Improving Early Identification of Drug Resistant Tuberculosis in HIV Prevalent Settings
This K23 award will provide Dr. Metcalfe with the support necessary to accomplish the following goals: (1) to improve scientific understanding of the burden and impact of the multidrug resistant tuberculosis (MDR TB) epidemic within HIV prevalent settings in order to craft effective public health responses; (2) to apply laboratory research techniques for molecular drug susceptibility testing of clinical specimens; (3) to apply novel biostatistical methods to improve prediction of at-risk patients and to evaluate the incremental value of new diagnostic tests; and (4) to develop an independent clinical research career. To achieve these goals, Dr. Metcalfe has assembled a mentoring team comprised of a primary mentor, Dr. Philip Hopewell, UCSF Professor of Medicine and world-renowned authority on global TB control; and two co-mentors: Dr. Arthur Reingold, UC Berkeley Professor of Epidemiology, Associate Dean for Research, and internationally recognized infectious disease epidemiologist, and Dr. Laurence Huang, UCSF Professor of Medicine, an expert researcher in HIV-associated pulmonary diseases. The convergence of the drug-resistant TB and HIV epidemics represents a major threat to global TB control. The lack of rapid drug susceptibility testing has been a major impediment to effective prevention, treatment and epidemiologic research of drug resistant TB. While recently introduced molecular assays dramatically reduce detection times, these techniques are not routinely available in most settings. Patients with MDR TB in low-income settings are typically only identified after multiple failed treatment attempts. Dr. Metcalfe's research will capitalize on an extensive pre-existing research infrastructure in Zimbabwe centered on an NIH Division of AIDS-funded Clinical Trials Unit (5U01AI069436-04) to improve early identification of patients with MDR TB through novel prediction rules applicable to low-income, high-HIV burden settings (Aim 1), determine which patients are most likely to benefit from molecular drug susceptibility testing (Aim 2), and provide pilot data towards the first prospective study of the contribution of microbial factors to drug resistant TB transmission in a high HIV prevalence setting (Aim 3). This research will form the basis for a future R01-level proposal utilizing longitudinal patient- and pathogen-specific data to characterize development of drug resistant TB in real-time.

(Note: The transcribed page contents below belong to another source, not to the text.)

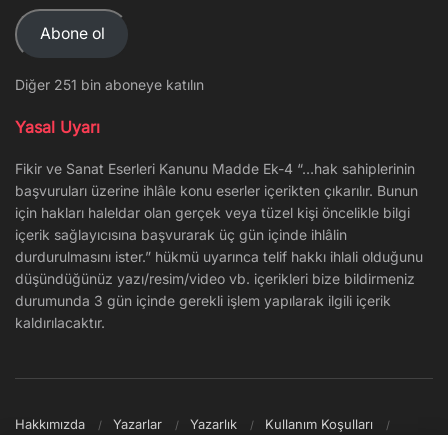
Adresi
Abone ol
Diğer 251 bin aboneye katılın
Yasal Uyarı
Fikir ve Sanat Eserleri Kanunu Madde Ek-4 “…hak sahiplerinin
başvuruları üzerine ihlâle konu eserler içerikten çıkarılır. Bunun
için hakları haleldar olan gerçek veya tüzel kişi öncelikle bilgi
içerik sağlayıcısına başvurarak üç gün içinde ihlâlin
durdurulmasını ister.” hükmü uyarınca telif hakkı ihlali olduğunu
düşündüğünüz yazı/resim/video vb. içerikleri bize bildirmeniz
durumunda 3 gün içinde gerekli işlem yapılarak ilgili içerik
kaldırılacaktır.
Hakkımızda
Yazarlar
Yazarlık
Kullanım Koşulları
Gizlilik Politikası
Reklam
Şikayet/İletişim
Site Haritası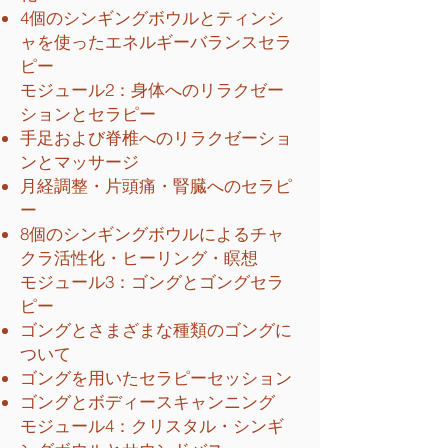
4個のシンギングボウルとティンシ
ャを使ったエネルギーバランスセラ
ピー
モジュール2：身体へのリラクゼー
ションとセラピー
手足および脊椎へのリラクゼーショ
ンとマッサージ
月経調整・片頭痛・腎臓へのセラピ
ー
8個のシンギングボウルによるチャ
クラ活性化・ヒーリング・瞑想
モジュール3：ゴングとゴングセラ
ピー
ゴングとさまざまな種類のゴングに
ついて
ゴングを用いたセラピーセッション
ゴングとボディースキャンニング
モジュール4：クリスタル・シンギ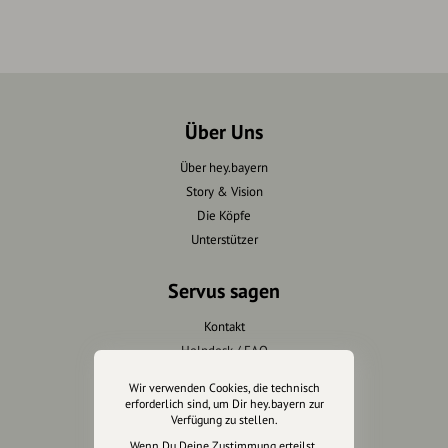
Über Uns
Über hey.bayern
Story & Vision
Die Köpfe
Unterstützer
Servus sagen
Kontakt
Helpdesk / FAQ
Wir verwenden Cookies, die technisch
Unterstütze uns
erforderlich sind, um Dir hey.bayern zur
Verfügung zu stellen.
Spenden
Wenn Du Deine Zustimmung erteilst,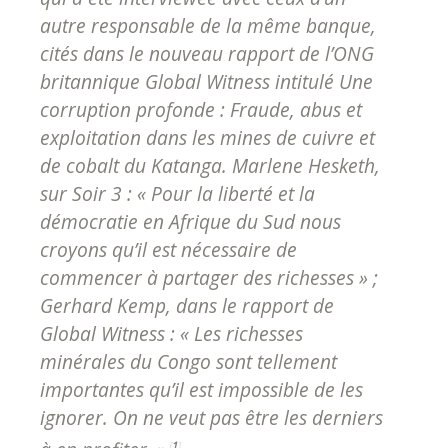
autre responsable de la même banque,
cités dans le nouveau rapport de l’ONG
britannique Global Witness intitulé Une
corruption profonde : Fraude, abus et
exploitation dans les mines de cuivre et
de cobalt du Katanga. Marlene Hesketh,
sur Soir 3 : « Pour la liberté et la
démocratie en Afrique du Sud nous
croyons qu’il est nécessaire de
commencer à partager des richesses » ;
Gerhard Kemp, dans le rapport de
Global Witness : « Les richesses
minérales du Congo sont tellement
importantes qu’il est impossible de les
ignorer. On ne veut pas être les derniers
[
1
]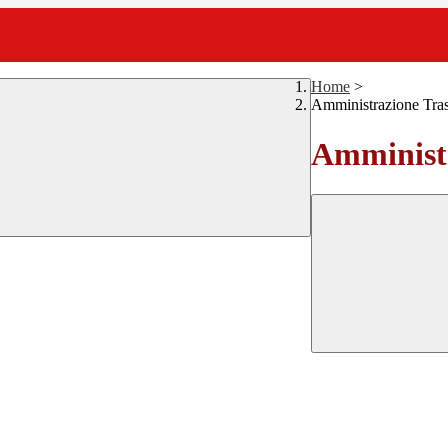
Home
>
Amministrazione Tra
Amministr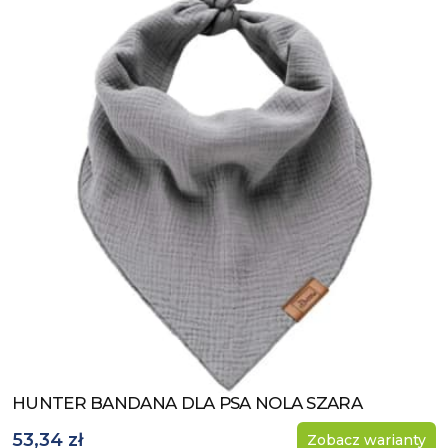
HUNTER BANDANA DLA PSA NOLA SZARA
Zobacz produkt
53,34 zł
Zobacz warianty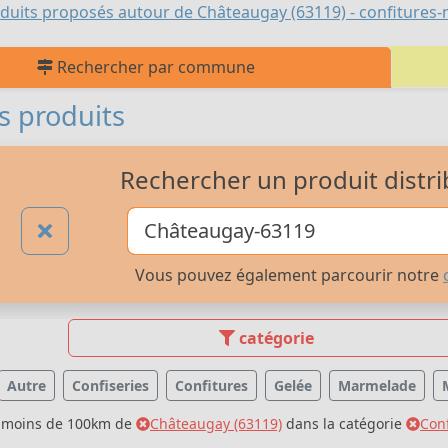
duits proposés autour de Châteaugay (63119) - confitures-m
Rechercher par commune
s produits
Rechercher un produit distri
Vous pouvez également parcourir notre
catégorie
Autre
Confiseries
Confitures
Gelée
Marmelade
à moins de 100km de
Châteaugay (63119)
dans la catégorie
Conf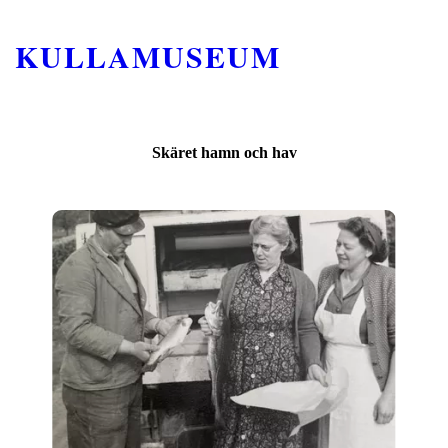
KULLAMUSEUM
Skäret hamn och hav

MDR TB now accounts for 3.6% of global TB cases, and it is estimated that only 7% of the 440,000 annual cases of MDR TB are currently detected. In most settings, MDR TB patients are routinely identified only after multiple failed treatment attempts. Improved clinical prediction models, long used in the cardiovascular and cancer literature to augment precision of diagnoses and inform decisions about treatment, would allow cost-effective application of molecular assays in areas where available, and improve early detection of high risk MDR TB suspects where they are not.